STAT 250 Spring 2022 Data Analysis Assignment 4
You may not upload this file to any online homework help sites. In addition, you may not discuss this assignment on any group chats with any individuals (either in this course or not). Please see our course syllabus for honor code rules. Thank you. Your solutions document should include the following items. Points will be deducted if the following are not included.- Type your Name and STAT 250 with your correct section number (e.g. STAT 250-xxx) right justified and then Data Analysis Assignment #4 centered on the top of page 1 below your name to begin your solutions document. STAT 250 Spring 2022 Data Analysis Assignment 4
- Number your pages across your entire solutions document.
- Your solutions document should include the ANSWERS ONLY with each answer labeled by its corresponding number and subpart. Keep the answers in order.
- Generate all requested graphs and tables using StatCrunch.
- Upload your solutions document onto Blackboard as a pdf file using the link provided by your instructor. It is your responsibility for uploading a readable file. STAT 250 Spring 2022 Data Analysis Assignment 4
- You may not work with other individuals on this assignment. It is an honor code violation if you do.
- What type of data are collected for each sample (categorical or numerical)?
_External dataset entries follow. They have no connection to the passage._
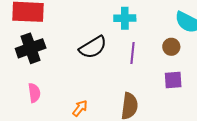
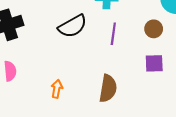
orange arrow: (80, 108) -> (57, 89), turned -30

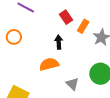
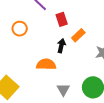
red rectangle: (66, 17) -> (62, 19), moved
orange rectangle: (83, 26) -> (78, 35), moved

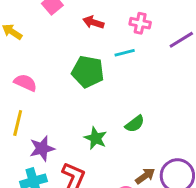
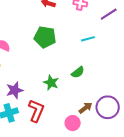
cyan line: (125, 53) -> (88, 39), moved

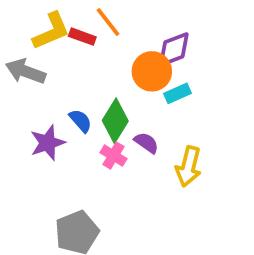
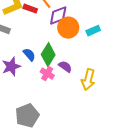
purple diamond: (174, 49) -> (58, 16), moved
cyan rectangle: (177, 93) -> (93, 31), moved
How many samples have been selected? Answer these questions in one sentence each.
- Have the samples been collected independently or dependently? Answer the question and provide a reason why in one sentence. STAT 250 Spring 2022 Data Analysis Assignment 4
- Define the population parameter in the context of this question in one sentence.
- State the hypotheses you would use to test the claim stated in the question.
- Calculate the statistic you plan to use to estimate the stated parameter in part (b). Round this statistic to a whole number. STAT 250 Spring 2022 Data Analysis Assignment 4
- Produce one image that displays both samples’ data using horizontal boxplots. Please title and label this graph correctly and copy the graph into your solutions. STAT 250 Spring 2022 Data Analysis Assignment 4
- Write a one-sentence interpretation of this plot. Also, comment on whether it is appropriate to use the t-distribution for inference based on this interpretation and the conditions necessary.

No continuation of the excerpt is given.